Nothing to disclose.

Figures

Figure 1
Figure 1. Clinical Features of TBCK-encephaloneuronopathy
Coarse facial features in patients 126-3 (panel a, age 13 years old) and 126-4 (panel b, age 12 years old); tapered fingers (c) and distal muscle wasting (e). Upper and lower extremity limbs were grossly brachymelic and hands and feet demonstrated acromelia (c, d).
Figure 2
Figure 2
Neuroimaging features of patients with TBCK p.R126X demonstrate thinning of corpus callosum (a, d) and white matter with abnormal T2 signal hyperintensity, most evident in periventricular white matter (b, e) and prominent fourth ventricle due to cerebellar atrophy (c, f). Top panel (a-c): Neuroimaging corresponding to patient 126-3 at age 11years old, bottom panel (d-f), patient 126-2 at age 14 years old.
Figure 3
Figure 3. TBCK−/− fibroblasts show significant increase in LC3+ autophagosomes
LC3b (red) immunostaining of TBCK-encephalopathy patients (b) compared to controls (a).

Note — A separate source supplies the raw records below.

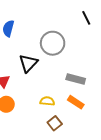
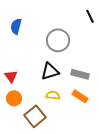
black triangle: (28, 63) -> (50, 71), moved, turned 30
brown square: (55, 123) -> (35, 116), moved, size x1.5

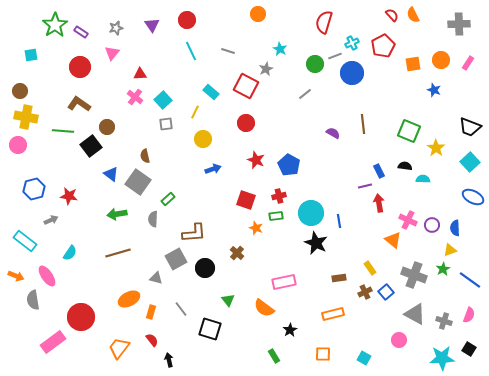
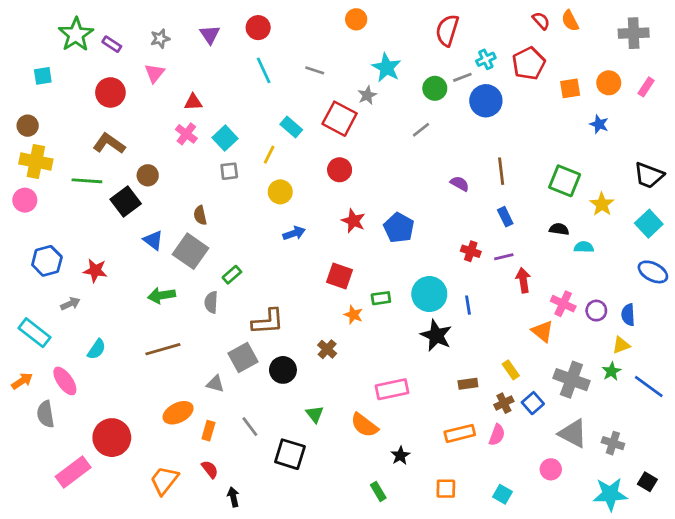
cyan star: (280, 49) -> (387, 68), size x1.5
blue rectangle: (379, 171) -> (505, 217), moved
red cross: (279, 196) -> (471, 251), moved, turned 32
orange arrow: (16, 276) -> (22, 381), turned -56
pink semicircle: (469, 315) -> (497, 435), moved

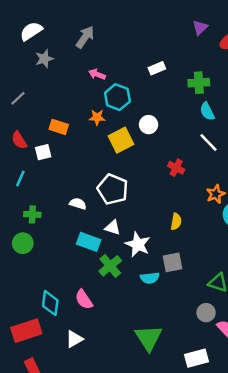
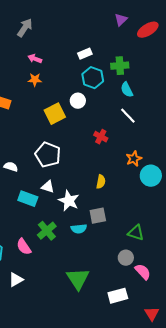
cyan hexagon: (117, 97) -> (93, 78), moved
orange star: (97, 117) -> (35, 80), moved
white semicircle: (78, 204) -> (11, 167), moved
green cross: (110, 266) -> (47, 231), moved

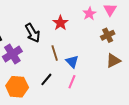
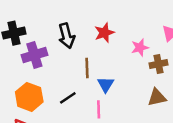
pink star: (89, 14) -> (140, 47), moved
pink line: (72, 82) -> (99, 109), turned -40

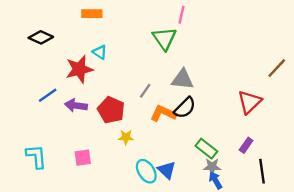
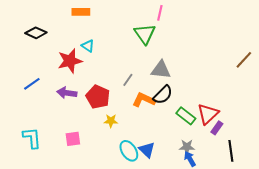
blue line: (48, 95) -> (32, 84), moved
red triangle: (249, 102) -> (208, 114), moved
green rectangle: (206, 149) -> (186, 116), moved

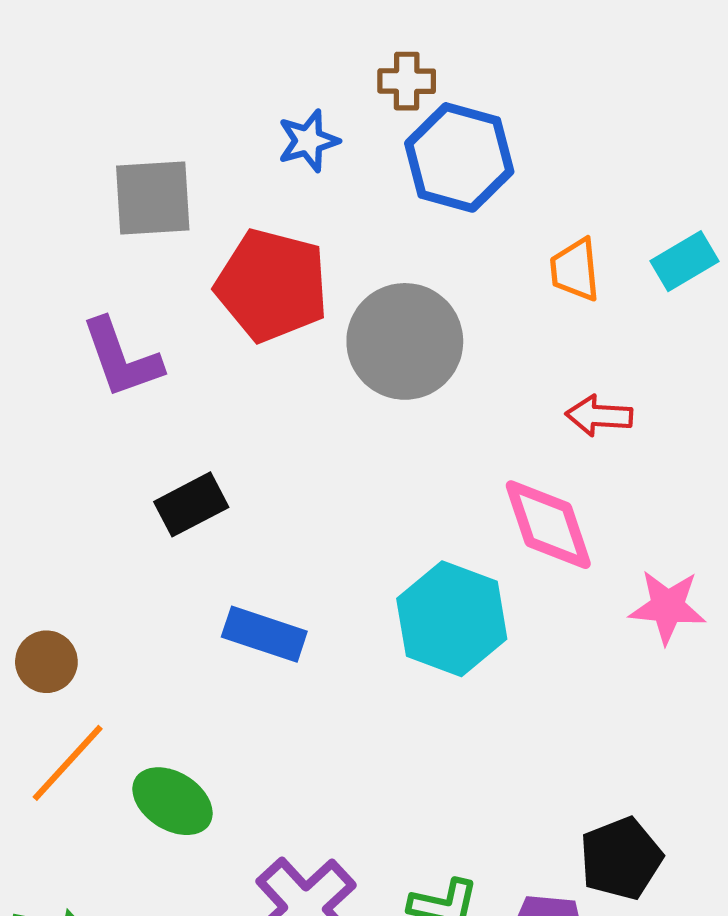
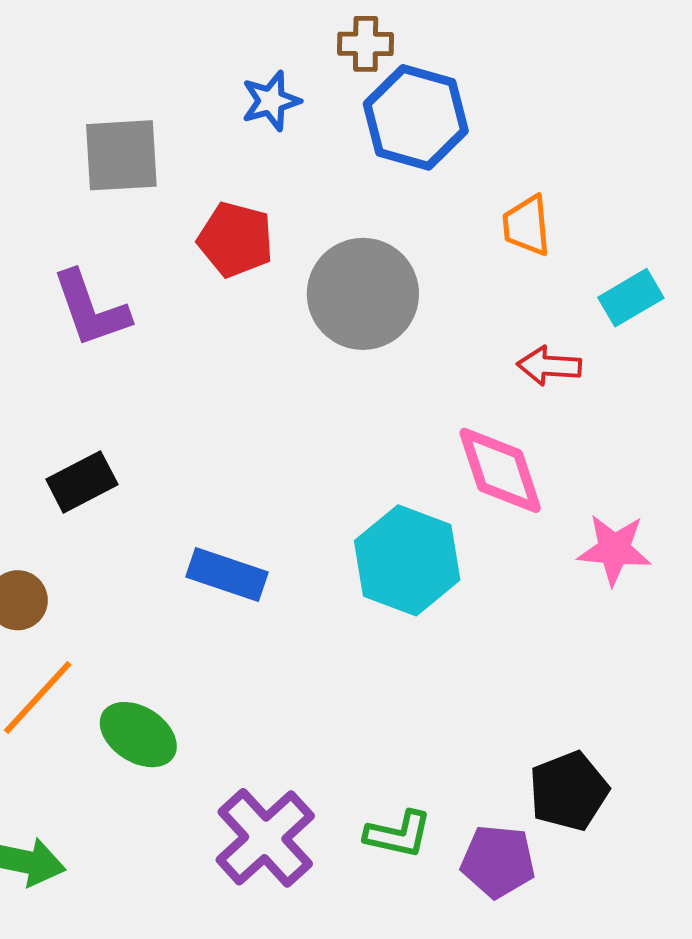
cyan rectangle: (684, 261) -> (631, 298), moved
red pentagon: (272, 285) -> (235, 240), size x0.7
black rectangle: (191, 504) -> (82, 482), moved

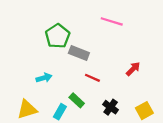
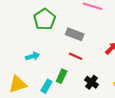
gray rectangle: (79, 53) -> (75, 34), moved
green rectangle: (77, 100) -> (62, 76), turned 72

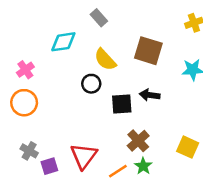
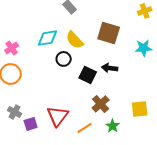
cyan diamond: (63, 42) -> (48, 38), moved
black square: (122, 104) -> (88, 75), turned 30
yellow square: (188, 147) -> (140, 109), turned -30
green star: (143, 166) -> (113, 126), moved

Nuclei stained with DAPI (blue). Panel C shows automated punctae quantification using Zeiss Zen blue software (n=51 wild type and n=106 TBCK cells from 2 independent experiments); bars show SEM, Mann Whitney test p value .0044. TBCK p.R126X data pooled from 3 different patient lines (TBCK 126-1, 126-3, 126-5).
Figure 4
Figure 4. Western Assays from TBCK−/− fibroblasts show increased autophagic flux at baseline but no difference in response to stress or autophagy modulators
Immunoblots for TBCK p.R126X fibroblasts at baseline (complete media) conditions assaying for autophagy markers LC3-I, LC3-II and p62 (panel a) were quantified and normalized to GADPH (panel b). LC3-II/LC3-I ratios are reported as indicative of autophagic flux. Similarly, Beclin-1 levels were assayed (panel c) and quantified relative to GADPH (panel d) at baseline conditions. Quantification includes 3 independent experiments, each including at least 2 wild type and 3 TBCK−/− lines, each blot was normalized to GADPH and statistical significance was defined as two-tailed p value of <.05 using unpaired t-test. To determine if loss-of-function of TBCK affects autophagic response under stress, cells were assayed after 24 hours without serum. Cells were also treated with known autophagy modulators chloroquine (impairs lysosomal function, blocking progression of autophagy) and leucine (enhances mTORC1 signaling). Panel e shows results of immunoblots. As seen in panel f, there is no significant change in the response of controls versus TBCK p.R126X cells under stress or autophagy modulating conditions.
Figure 5
Figure 5. Fibroblasts from TBCK p. R126X patients show aberrant oligosaccharide profiles
MALDI-TOF mass spectrometry profiles of control primary fibroblasts (a). Oligosaccharide species with higher molecular weight (right of profile) accumulate due to impaired autophagic-lysosomal degradation in control cells treated with mTORC1 inhibitor rapamycin (b) and in TBCK−/− R126X cells (c). Degradation defects in TBCK−/− p.R126X cells can be ameliorated by leucine (d), which activates mTORC1 signaling
Figure 6
Figure 6. A representative urine free oligosaccharide profile from a control and a TBCKE patient
Moderate increase of sialylated complexed oligosaccharides were detected in urine from the TBCKE patient (panel b, 126-1) relative to healthy control (panel a), in a pattern consistent with a deficiency in lysosomal associated degradation of glycoproteins.